BEGIN Input material
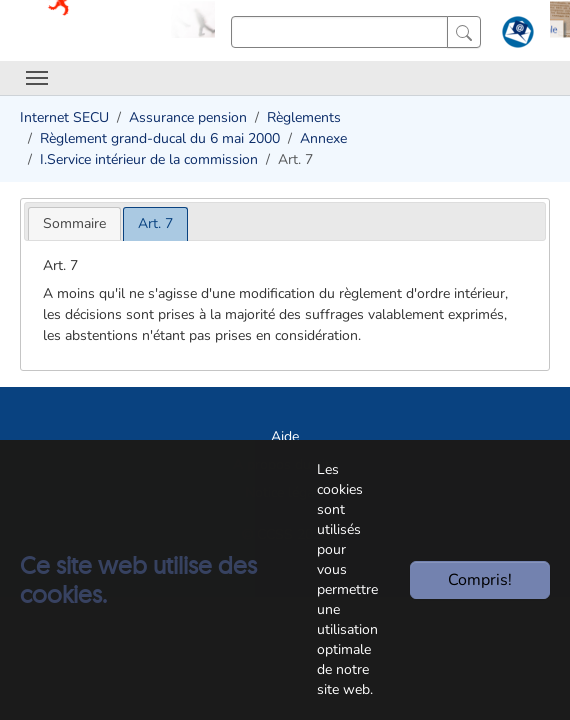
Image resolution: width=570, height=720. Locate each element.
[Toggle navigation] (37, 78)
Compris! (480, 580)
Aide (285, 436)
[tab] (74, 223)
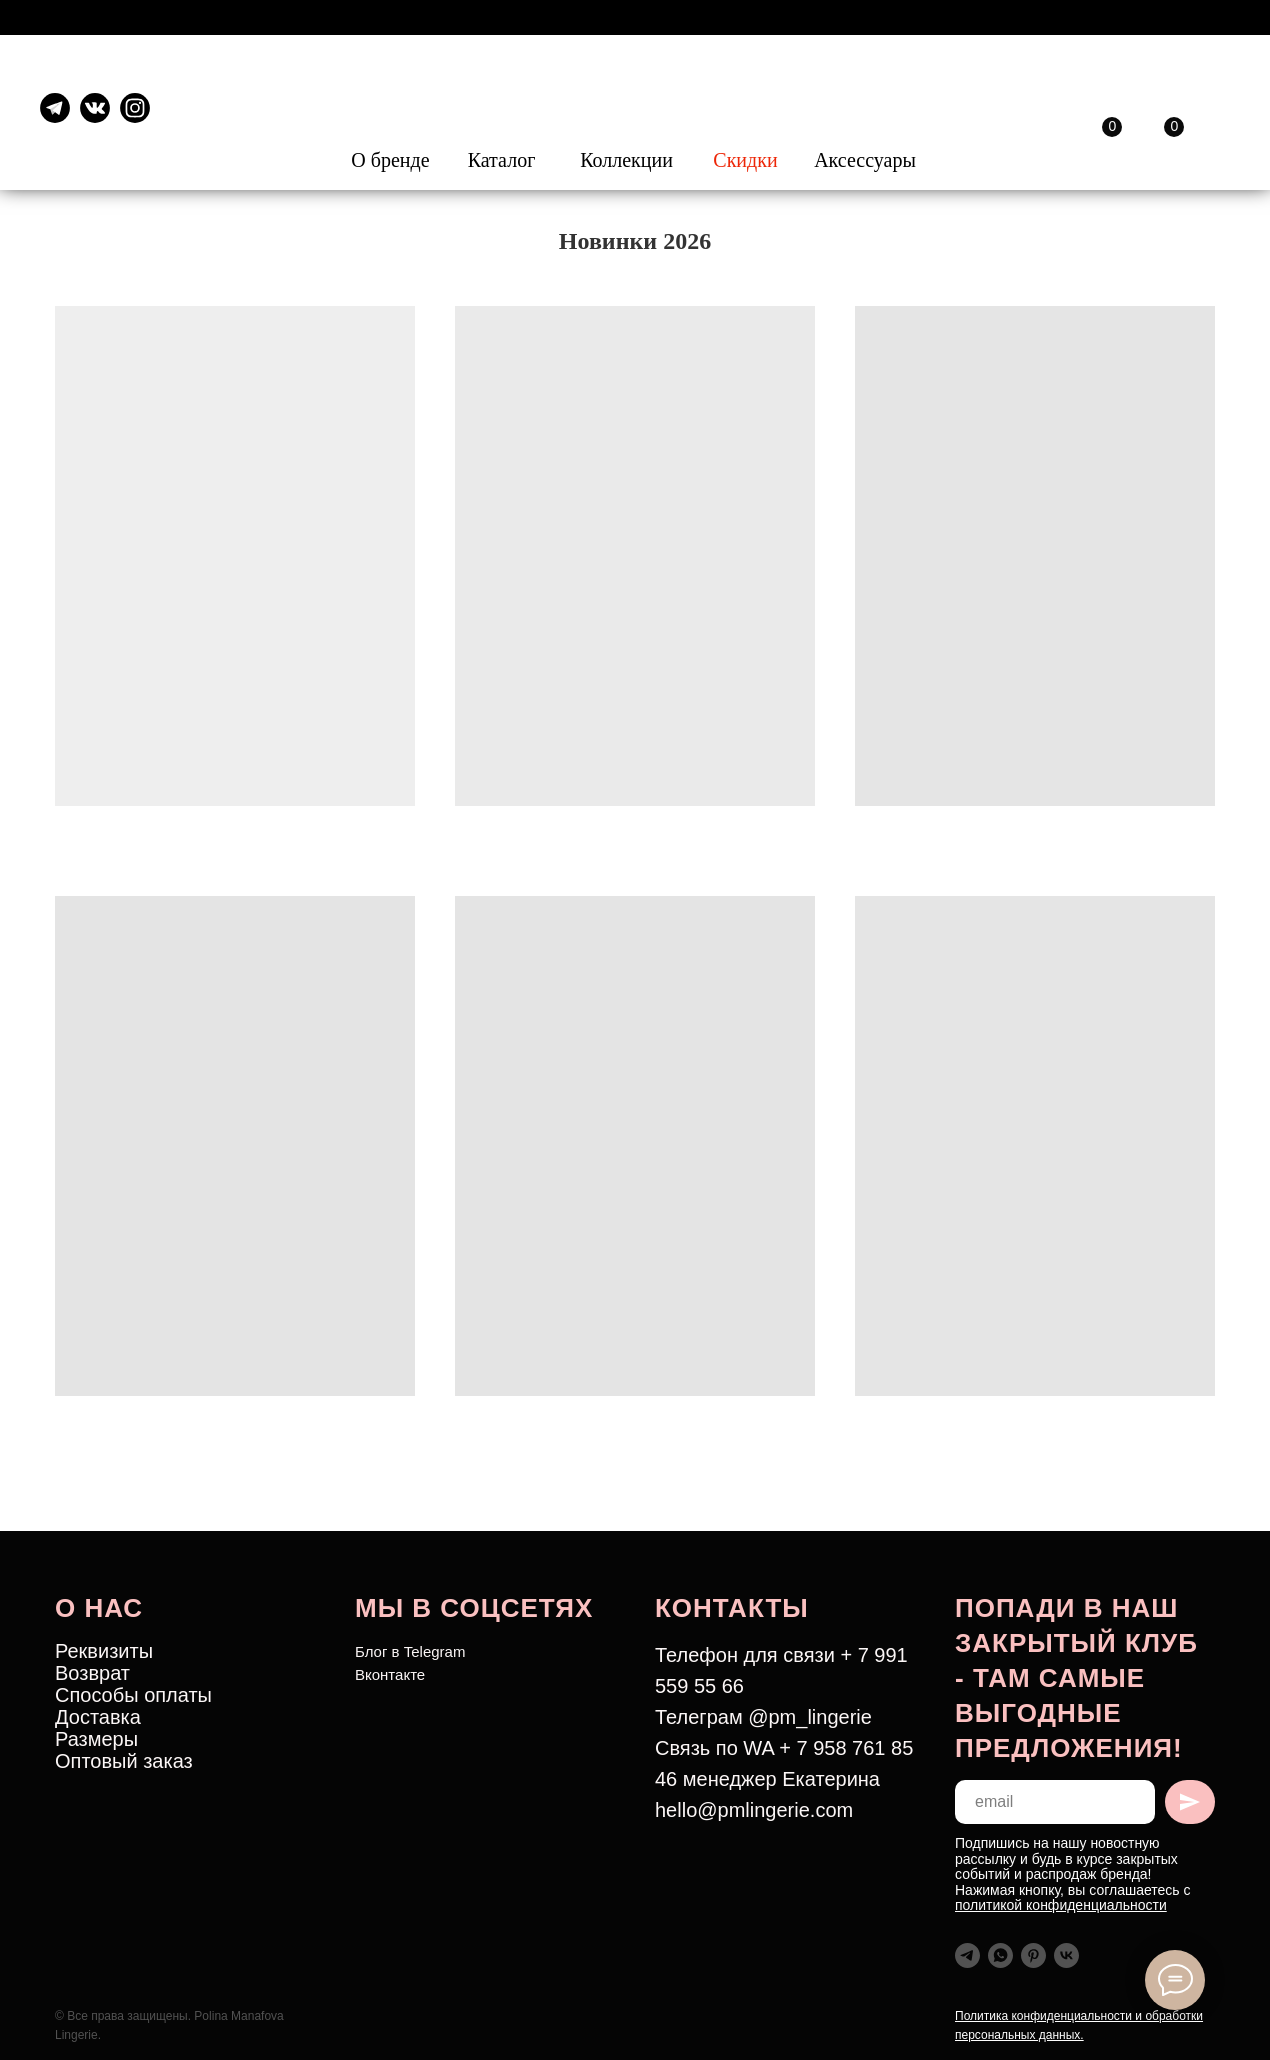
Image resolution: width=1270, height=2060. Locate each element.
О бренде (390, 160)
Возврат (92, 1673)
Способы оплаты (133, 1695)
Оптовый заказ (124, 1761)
END Input material
BEGIN Input material
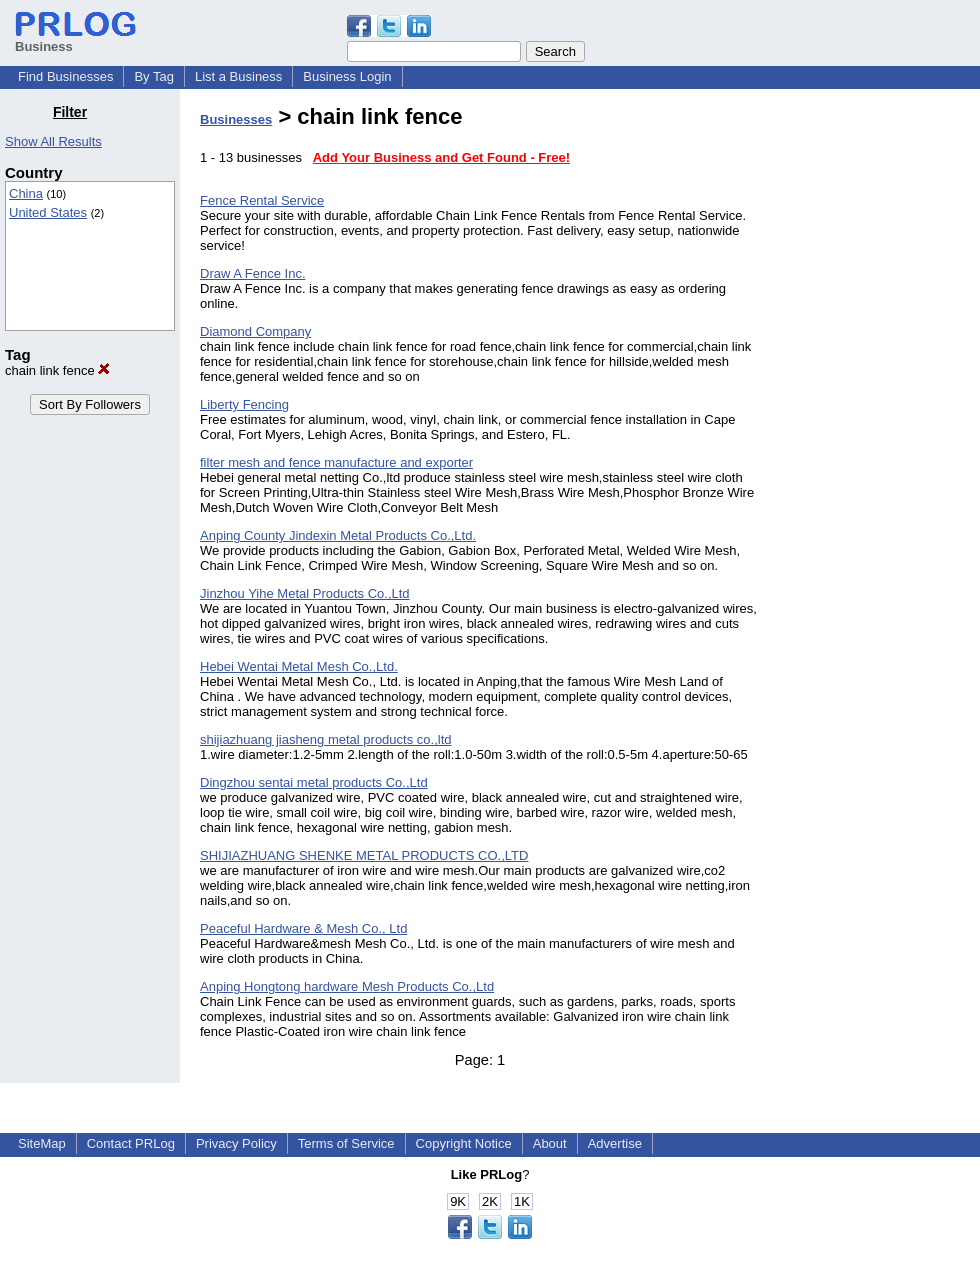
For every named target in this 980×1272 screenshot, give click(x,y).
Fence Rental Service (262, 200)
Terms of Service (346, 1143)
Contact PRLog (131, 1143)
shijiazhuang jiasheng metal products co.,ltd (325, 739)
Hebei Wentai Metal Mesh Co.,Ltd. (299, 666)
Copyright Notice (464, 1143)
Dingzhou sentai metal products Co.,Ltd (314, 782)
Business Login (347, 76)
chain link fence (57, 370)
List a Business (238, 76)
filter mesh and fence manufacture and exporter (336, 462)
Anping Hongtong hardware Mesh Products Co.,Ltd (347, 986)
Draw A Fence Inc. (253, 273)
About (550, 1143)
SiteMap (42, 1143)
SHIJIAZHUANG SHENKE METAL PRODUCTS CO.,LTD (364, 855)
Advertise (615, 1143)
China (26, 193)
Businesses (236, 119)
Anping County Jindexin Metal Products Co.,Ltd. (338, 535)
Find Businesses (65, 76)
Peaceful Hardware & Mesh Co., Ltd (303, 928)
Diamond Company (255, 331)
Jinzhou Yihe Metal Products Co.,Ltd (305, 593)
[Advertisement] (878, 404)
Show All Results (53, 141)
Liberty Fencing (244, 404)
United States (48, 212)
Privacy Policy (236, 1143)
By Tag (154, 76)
END Input material
BEGIN Input material
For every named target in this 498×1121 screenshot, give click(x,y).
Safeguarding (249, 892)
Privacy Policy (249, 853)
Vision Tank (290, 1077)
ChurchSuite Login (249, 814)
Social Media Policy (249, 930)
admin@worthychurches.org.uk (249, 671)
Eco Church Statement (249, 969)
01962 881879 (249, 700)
END Input material
### Task requirements
Wherever the string "every" occurs in the listing, return the line it sits on.

### Solution to this problem
For every named target in this 980×1272 screenshot, give click(x,y).
For every named target in this 498×1121 screenshot, give click(x,y).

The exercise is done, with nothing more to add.